*MATERIALS PROVIDED*.
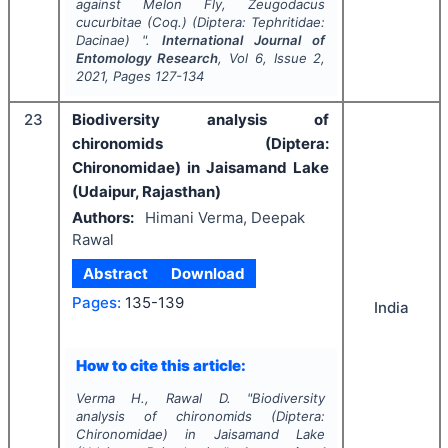
against Melon Fly,
Zeugodacus
cucurbitae
(Coq.) (Diptera: Tephritidae:
Dacinae) ".
International Journal of
Entomology Research
, Vol
6
, Issue
2
,
2021
, Pages
127-134
23
Biodiversity analysis of
chironomids (Diptera:
Chironomidae) in Jaisamand Lake
(Udaipur, Rajasthan)
Authors:
Himani Verma, Deepak
Rawal
Abstract
Download
Pages:
135-139
India
How to cite this article:
Verma H., Rawal D.
"
Biodiversity
analysis of chironomids (Diptera:
Chironomidae) in Jaisamand Lake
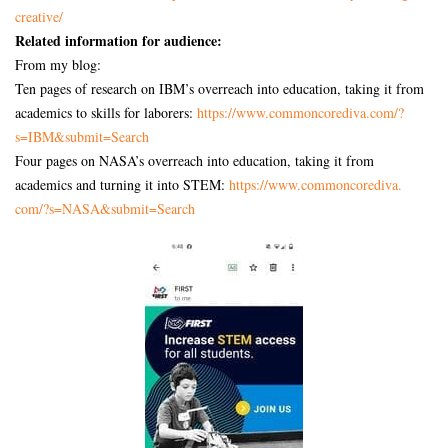
creative/
Related information for audience:
From my blog:
Ten pages of research on IBM’s overreach into education, taking it from
academics to skills for laborers:
https://www.commoncorediva.
com/?
s=IBM&submit=Search
Four pages on NASA’s overreach into education, taking it from
academics and turning it into STEM:
https://www.commoncorediva.
com/?s=NASA&submit=Search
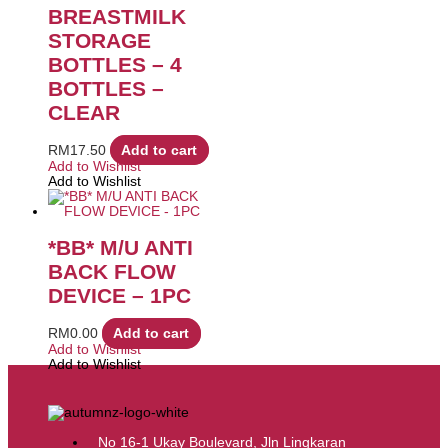
BREASTMILK
STORAGE
BOTTLES – 4
BOTTLES –
CLEAR
RM
17.50
Add to cart
Add to Wishlist
Add to Wishlist
*BB* M/U ANTI
BACK FLOW
DEVICE – 1PC
RM
0.00
Add to cart
Add to Wishlist
Add to Wishlist
No 16-1 Ukay Boulevard, Jln Lingkaran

*PROBLEM*.
Report, with a number and no other words, how many lines of the listing contain "submit".

*WRITTEN REPLY*.
2